## Instructions to follow
Read the records below. Copy each line where the string "radio" occurs.

## Supplied material

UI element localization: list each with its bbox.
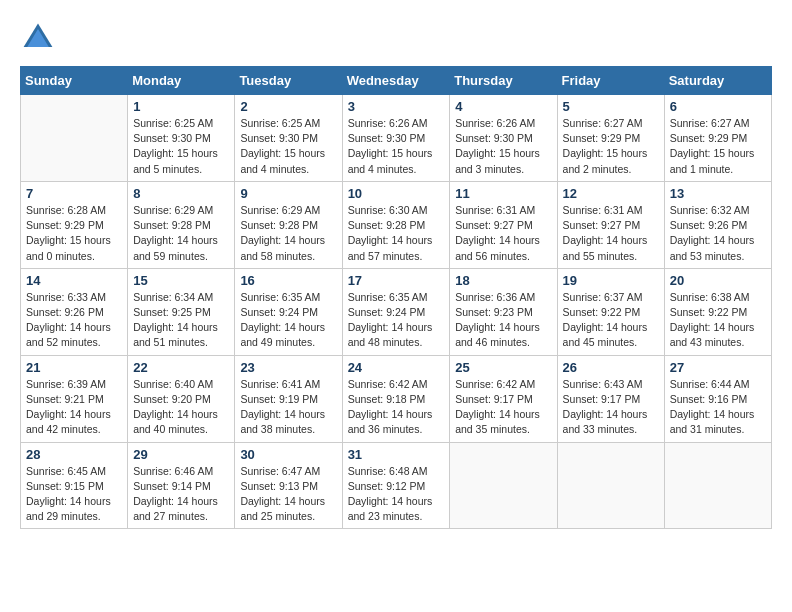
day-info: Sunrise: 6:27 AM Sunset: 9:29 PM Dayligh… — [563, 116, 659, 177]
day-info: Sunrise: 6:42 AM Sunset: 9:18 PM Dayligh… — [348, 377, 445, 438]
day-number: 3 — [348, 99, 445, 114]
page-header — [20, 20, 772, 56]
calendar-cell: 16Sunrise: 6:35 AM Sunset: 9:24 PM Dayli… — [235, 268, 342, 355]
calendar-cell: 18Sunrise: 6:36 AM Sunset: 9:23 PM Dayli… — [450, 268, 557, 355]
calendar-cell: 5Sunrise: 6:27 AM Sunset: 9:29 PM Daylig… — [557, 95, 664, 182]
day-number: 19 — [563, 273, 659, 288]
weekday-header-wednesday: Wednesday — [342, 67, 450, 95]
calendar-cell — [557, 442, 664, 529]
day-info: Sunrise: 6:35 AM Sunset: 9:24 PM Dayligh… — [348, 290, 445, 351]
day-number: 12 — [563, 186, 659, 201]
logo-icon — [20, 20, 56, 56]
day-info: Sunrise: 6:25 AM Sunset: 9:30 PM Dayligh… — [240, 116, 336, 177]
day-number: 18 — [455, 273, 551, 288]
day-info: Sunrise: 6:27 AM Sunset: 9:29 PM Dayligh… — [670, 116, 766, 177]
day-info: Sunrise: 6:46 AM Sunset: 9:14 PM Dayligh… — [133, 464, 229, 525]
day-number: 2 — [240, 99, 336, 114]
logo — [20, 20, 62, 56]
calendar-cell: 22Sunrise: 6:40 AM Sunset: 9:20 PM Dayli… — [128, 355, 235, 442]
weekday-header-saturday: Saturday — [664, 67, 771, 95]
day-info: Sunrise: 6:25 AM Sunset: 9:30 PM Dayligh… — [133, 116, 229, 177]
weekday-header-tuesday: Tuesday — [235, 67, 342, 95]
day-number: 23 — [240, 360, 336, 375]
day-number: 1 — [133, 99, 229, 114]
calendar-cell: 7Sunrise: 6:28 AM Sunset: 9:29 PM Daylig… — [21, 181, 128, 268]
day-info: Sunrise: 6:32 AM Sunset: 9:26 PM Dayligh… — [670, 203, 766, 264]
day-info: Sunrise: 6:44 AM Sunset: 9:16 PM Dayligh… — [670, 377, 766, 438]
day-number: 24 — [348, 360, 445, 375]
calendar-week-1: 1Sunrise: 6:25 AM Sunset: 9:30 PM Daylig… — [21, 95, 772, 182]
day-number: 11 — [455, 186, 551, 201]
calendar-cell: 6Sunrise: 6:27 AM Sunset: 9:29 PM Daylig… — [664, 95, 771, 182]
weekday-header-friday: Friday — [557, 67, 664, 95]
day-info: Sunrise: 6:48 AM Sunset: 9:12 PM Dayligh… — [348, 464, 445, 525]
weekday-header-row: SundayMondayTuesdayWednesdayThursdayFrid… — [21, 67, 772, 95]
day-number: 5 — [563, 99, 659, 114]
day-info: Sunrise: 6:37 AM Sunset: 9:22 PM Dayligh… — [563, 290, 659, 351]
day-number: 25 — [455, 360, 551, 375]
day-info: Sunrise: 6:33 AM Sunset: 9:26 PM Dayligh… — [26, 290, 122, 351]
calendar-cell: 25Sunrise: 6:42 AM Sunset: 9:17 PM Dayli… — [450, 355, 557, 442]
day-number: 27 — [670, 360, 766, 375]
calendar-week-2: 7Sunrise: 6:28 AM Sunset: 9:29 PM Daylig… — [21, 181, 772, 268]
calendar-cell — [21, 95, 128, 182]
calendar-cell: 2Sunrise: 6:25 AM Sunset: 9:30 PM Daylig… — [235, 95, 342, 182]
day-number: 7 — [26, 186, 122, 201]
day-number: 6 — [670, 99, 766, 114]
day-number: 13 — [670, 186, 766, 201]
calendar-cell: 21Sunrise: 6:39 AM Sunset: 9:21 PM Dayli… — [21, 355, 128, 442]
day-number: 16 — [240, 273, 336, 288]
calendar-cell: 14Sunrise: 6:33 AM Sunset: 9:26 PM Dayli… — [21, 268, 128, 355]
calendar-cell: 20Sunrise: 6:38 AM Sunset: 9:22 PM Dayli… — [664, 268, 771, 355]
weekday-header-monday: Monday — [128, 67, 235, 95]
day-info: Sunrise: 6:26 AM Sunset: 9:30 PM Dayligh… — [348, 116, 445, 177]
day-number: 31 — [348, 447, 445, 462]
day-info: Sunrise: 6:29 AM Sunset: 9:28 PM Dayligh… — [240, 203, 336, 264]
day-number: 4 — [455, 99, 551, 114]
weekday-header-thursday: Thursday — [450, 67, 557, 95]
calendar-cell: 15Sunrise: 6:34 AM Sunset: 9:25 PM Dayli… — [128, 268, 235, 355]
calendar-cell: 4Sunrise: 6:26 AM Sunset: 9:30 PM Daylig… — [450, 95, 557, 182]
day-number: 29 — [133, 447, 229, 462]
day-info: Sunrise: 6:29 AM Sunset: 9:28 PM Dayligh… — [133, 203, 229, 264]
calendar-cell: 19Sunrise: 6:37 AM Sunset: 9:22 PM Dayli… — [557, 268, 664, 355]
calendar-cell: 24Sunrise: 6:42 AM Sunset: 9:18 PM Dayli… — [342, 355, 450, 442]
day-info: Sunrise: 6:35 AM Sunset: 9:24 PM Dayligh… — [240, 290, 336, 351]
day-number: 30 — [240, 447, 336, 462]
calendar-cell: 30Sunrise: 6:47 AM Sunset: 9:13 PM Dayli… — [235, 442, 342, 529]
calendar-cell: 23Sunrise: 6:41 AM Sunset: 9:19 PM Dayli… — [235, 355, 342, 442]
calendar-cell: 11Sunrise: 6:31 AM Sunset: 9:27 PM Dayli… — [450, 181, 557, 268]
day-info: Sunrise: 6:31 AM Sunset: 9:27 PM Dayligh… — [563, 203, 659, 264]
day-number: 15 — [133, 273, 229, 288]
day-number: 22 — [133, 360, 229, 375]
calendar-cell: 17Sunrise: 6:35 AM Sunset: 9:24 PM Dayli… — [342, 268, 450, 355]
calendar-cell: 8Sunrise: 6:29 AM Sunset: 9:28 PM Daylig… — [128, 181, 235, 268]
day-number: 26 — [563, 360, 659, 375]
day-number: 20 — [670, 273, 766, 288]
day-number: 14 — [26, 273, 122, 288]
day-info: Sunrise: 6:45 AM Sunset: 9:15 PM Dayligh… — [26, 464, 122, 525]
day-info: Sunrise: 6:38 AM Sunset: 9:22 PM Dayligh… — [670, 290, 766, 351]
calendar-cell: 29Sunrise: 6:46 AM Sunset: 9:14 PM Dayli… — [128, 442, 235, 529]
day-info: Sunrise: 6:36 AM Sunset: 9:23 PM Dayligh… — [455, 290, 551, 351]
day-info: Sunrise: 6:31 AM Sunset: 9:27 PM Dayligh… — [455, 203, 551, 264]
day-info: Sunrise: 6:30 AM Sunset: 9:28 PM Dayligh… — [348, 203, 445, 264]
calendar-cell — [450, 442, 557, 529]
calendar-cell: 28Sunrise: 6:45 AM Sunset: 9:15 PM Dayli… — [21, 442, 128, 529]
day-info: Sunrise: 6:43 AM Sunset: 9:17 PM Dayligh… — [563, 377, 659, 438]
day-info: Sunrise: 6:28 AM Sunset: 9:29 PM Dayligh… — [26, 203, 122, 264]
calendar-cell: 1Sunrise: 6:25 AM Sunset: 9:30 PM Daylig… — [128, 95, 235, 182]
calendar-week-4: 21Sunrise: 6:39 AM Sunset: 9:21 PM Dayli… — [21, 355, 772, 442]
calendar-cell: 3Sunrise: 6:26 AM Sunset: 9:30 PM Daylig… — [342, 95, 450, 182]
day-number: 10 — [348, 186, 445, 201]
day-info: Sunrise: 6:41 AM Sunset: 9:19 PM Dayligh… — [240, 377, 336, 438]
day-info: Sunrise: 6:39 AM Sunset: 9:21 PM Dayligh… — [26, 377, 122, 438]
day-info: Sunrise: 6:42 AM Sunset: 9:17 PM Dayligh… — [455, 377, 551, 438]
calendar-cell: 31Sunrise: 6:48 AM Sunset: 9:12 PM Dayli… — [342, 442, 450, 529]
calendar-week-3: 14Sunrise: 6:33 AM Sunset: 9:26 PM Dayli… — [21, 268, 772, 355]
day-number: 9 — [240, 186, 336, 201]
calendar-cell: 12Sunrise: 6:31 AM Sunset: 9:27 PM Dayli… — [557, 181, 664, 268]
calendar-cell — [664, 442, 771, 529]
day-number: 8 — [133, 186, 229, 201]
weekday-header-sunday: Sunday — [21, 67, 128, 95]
...
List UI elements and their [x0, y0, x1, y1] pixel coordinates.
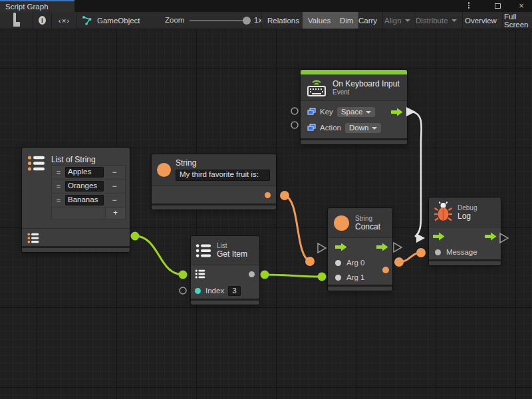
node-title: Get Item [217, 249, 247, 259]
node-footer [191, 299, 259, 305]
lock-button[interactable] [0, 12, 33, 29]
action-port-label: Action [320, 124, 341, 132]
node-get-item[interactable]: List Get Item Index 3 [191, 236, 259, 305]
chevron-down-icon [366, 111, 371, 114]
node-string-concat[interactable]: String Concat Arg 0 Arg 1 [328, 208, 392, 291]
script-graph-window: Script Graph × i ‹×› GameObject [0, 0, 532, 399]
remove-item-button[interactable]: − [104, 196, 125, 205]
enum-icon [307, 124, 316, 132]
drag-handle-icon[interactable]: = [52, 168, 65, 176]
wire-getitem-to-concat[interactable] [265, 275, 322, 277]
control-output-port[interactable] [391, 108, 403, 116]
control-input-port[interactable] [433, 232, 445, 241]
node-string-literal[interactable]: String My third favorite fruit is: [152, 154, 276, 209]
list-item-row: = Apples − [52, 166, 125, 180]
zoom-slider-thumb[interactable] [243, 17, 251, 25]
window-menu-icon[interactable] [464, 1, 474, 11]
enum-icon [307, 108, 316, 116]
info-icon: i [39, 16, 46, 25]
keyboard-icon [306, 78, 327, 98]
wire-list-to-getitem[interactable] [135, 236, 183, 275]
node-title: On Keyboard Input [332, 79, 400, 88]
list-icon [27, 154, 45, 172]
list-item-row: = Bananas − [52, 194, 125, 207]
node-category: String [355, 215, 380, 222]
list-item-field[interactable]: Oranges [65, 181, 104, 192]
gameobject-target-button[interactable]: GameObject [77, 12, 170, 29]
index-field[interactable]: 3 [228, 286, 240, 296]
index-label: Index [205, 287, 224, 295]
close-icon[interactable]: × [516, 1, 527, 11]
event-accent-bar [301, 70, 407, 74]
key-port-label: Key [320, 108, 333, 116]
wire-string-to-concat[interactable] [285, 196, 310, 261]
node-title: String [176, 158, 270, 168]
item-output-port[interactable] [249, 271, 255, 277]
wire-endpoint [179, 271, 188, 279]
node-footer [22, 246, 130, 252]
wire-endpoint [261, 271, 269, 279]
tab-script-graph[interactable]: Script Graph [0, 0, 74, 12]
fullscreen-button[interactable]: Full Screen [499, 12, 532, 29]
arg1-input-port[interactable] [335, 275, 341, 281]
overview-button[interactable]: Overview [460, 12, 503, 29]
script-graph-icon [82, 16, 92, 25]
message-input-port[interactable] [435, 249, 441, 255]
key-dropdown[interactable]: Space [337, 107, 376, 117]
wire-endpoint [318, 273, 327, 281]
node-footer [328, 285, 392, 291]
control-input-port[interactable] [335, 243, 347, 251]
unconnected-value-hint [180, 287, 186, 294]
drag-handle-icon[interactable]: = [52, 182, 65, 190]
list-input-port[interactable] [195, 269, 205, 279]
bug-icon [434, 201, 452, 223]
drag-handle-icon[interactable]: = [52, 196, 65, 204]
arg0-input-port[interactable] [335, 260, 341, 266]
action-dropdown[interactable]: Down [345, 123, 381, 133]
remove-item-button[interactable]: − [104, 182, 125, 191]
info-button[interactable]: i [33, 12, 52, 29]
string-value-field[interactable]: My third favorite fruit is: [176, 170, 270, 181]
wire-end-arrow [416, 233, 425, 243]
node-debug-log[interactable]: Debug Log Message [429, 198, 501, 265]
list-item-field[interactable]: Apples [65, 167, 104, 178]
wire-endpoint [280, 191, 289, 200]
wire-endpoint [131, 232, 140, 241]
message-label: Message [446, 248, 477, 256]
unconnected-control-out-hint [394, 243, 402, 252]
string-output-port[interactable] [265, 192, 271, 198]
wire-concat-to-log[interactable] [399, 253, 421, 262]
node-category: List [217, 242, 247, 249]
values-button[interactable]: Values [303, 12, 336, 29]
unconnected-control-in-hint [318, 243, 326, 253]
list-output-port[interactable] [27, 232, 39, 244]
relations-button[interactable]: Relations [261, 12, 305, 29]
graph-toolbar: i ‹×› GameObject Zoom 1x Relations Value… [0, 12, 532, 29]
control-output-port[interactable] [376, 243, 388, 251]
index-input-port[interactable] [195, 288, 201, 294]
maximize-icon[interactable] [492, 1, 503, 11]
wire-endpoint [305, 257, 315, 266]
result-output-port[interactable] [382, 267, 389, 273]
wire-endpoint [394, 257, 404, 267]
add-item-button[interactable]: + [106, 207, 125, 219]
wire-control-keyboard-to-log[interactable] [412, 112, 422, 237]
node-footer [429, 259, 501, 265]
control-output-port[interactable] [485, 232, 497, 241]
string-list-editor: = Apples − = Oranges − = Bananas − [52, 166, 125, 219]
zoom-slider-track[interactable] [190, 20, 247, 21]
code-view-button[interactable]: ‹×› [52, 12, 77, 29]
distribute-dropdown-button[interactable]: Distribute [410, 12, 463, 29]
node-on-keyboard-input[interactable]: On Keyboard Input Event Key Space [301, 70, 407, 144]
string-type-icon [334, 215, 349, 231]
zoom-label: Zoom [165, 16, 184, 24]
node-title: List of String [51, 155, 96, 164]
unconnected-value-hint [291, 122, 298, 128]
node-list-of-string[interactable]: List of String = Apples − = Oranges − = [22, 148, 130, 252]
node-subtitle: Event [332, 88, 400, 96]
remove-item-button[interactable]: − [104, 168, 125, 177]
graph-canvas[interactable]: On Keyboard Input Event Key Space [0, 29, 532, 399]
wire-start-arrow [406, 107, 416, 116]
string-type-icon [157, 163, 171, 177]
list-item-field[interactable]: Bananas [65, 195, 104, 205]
--
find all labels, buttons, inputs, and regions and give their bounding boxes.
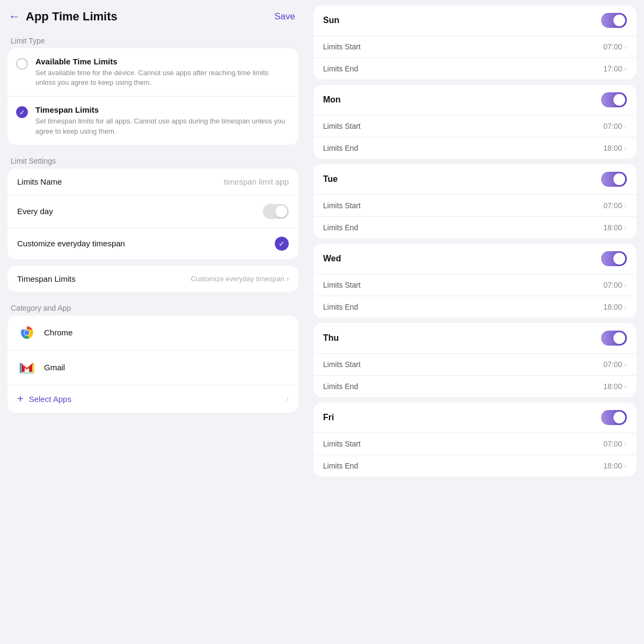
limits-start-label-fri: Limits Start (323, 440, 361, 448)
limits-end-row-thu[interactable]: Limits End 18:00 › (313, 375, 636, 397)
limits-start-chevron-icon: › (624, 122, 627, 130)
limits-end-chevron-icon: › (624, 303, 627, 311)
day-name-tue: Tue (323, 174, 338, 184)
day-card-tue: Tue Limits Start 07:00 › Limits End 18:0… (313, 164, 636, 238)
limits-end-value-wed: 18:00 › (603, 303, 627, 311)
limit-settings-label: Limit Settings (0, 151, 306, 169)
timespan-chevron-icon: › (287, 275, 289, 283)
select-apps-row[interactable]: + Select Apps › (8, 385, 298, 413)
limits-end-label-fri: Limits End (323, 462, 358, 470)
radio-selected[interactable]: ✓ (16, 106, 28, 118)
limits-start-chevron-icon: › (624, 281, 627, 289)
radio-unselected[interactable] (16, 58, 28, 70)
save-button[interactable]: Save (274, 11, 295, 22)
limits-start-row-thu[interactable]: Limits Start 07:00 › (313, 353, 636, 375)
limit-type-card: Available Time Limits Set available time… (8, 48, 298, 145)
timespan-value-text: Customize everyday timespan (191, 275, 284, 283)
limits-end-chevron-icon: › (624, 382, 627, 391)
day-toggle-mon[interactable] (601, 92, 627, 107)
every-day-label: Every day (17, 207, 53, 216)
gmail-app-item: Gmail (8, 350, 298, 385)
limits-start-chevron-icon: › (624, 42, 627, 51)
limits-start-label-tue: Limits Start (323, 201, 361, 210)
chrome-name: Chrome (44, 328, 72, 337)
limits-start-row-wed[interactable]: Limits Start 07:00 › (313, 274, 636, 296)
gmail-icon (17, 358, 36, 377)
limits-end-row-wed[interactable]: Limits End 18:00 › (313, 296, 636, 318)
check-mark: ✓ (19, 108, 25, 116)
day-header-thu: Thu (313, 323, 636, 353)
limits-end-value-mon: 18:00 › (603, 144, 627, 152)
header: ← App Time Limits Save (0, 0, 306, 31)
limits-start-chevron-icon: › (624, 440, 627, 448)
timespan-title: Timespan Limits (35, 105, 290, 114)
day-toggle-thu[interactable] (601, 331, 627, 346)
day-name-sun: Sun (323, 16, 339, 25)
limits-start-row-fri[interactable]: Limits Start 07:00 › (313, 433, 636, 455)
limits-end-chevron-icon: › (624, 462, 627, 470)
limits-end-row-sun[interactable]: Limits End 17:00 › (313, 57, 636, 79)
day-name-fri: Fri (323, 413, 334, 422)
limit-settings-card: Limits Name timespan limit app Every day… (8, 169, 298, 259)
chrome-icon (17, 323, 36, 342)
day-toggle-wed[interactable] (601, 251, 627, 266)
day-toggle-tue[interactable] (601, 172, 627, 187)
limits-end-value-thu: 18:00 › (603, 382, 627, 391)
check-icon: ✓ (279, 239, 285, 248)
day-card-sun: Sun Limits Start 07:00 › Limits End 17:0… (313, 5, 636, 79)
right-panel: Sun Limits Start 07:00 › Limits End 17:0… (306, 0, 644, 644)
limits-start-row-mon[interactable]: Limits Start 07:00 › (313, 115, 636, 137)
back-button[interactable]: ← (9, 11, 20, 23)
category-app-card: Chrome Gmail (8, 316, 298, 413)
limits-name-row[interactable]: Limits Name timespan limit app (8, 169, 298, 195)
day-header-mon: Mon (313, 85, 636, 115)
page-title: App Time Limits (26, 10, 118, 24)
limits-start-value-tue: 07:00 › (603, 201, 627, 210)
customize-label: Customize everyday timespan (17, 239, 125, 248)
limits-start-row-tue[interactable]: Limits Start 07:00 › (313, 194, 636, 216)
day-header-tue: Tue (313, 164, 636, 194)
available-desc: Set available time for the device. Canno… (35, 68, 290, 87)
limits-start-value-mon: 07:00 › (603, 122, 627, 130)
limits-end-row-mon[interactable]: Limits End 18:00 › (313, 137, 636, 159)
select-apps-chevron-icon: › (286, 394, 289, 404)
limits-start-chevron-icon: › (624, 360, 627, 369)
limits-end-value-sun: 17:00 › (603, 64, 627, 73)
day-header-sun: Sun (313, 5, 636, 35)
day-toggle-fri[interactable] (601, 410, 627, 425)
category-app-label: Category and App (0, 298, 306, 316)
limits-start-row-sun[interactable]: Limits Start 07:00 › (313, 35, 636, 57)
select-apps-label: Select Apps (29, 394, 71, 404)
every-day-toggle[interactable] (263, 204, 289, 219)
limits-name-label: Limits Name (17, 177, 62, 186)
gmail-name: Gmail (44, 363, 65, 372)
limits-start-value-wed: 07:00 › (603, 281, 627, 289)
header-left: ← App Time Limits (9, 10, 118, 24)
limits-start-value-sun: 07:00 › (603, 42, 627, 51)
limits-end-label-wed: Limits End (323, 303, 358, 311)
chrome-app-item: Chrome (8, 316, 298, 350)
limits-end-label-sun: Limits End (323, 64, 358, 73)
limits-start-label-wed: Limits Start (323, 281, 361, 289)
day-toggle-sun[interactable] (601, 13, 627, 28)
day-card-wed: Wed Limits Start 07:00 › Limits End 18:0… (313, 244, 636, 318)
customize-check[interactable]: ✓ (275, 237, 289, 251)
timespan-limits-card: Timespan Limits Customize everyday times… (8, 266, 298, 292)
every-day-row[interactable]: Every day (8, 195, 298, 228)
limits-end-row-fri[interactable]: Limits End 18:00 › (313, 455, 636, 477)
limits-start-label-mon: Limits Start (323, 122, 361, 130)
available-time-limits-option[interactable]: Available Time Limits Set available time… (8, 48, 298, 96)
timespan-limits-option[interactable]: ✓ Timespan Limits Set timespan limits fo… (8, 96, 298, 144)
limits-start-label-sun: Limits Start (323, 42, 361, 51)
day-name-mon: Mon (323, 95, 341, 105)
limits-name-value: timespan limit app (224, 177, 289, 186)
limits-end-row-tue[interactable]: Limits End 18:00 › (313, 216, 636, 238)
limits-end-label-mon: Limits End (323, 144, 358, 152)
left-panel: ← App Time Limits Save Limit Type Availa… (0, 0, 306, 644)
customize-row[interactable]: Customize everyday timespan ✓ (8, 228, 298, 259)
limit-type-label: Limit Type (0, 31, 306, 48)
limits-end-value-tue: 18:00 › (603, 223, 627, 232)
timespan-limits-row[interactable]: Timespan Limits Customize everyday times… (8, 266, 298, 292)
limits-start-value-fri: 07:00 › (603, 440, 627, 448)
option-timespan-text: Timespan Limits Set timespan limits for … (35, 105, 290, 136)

## The completed task
radio-selected[interactable]: ✓ (16, 106, 28, 118)
radio-unselected[interactable] (16, 58, 28, 70)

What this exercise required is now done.